Search code examples
sqloracle-databaseplsqloracle19c

What should go in a COUNT (*) OVER window function?


I'm looking at an Oracle stored procedure which as the following (paraphrased) sql

select AB.*, count(*) over (PARTITION BY 
    TO_CHAR(AB.CAN_DATE,'MONTH'),
    TO_CHAR(AB.CAN_DATE,'MM'),
    'XMEG'
    ORDER BY
TO_CHAR(AB.CAN_DATE,'MONTH'),
    TO_CHAR(AB.CAN_DATE,'MM'),
    'XMEG') from mytable AB;

Apparently this code works OK, but I have several questions

  1. surely the to_char (...MM) is redundant, as the to_char(....Month) will do the same job?
  2. what is the value of an order by clause in a COUNT(*) OVER? Does it have any effect? Why is it allowed.
  3. what does it mean to include a constant ('XMEG') in the partition / order by. I'm guessing it will have no effect?

Solution

  • Your query will count the values for each month regardless of year. So all the values in October will be counted together regardless of whether it was October 2023, October 1900 or October 9999. If you want the count for individual months then you should use TRUNC(ab.can-date, 'MM') or TO_CHAR(ab.can_date, 'YYYY-MM') rather than TO_CHAR with just the month.

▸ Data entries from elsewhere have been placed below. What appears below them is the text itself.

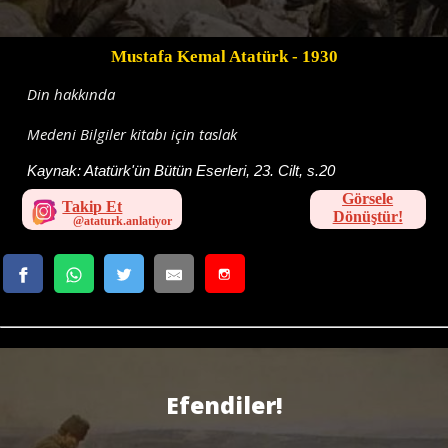
Mustafa Kemal Atatürk
- 1930
Din hakkında
Medeni Bilgiler kitabı için taslak
Kaynak:
Atatürk'ün Bütün Eserleri, 23. Cilt, s.20
Görsele
Takip Et
Dönüştür!
Efendiler!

    1. surely the to_char (...MM) is redundant, as the to_char(....Month) will do the same job?
    • TO_CHAR(AB.CAN_DATE,'MONTH') finds the name of the month
    • TO_CHAR(AB.CAN_DATE,'MM') finds the number of the month

    Since both are unique to the month then they will have the same effect in the PARTITION BY clause and, yes, the second one is redundant.

    1. what is the value of an order by clause in a COUNT(*) OVER? Does it have any effect? Why is it allowed.

    If you wanted a cumulative (running) total starting from the earliest date to the last date then you could use an ORDER BY clause. If you do not have an ORDER BY clause then the count will be the total over the entire partition.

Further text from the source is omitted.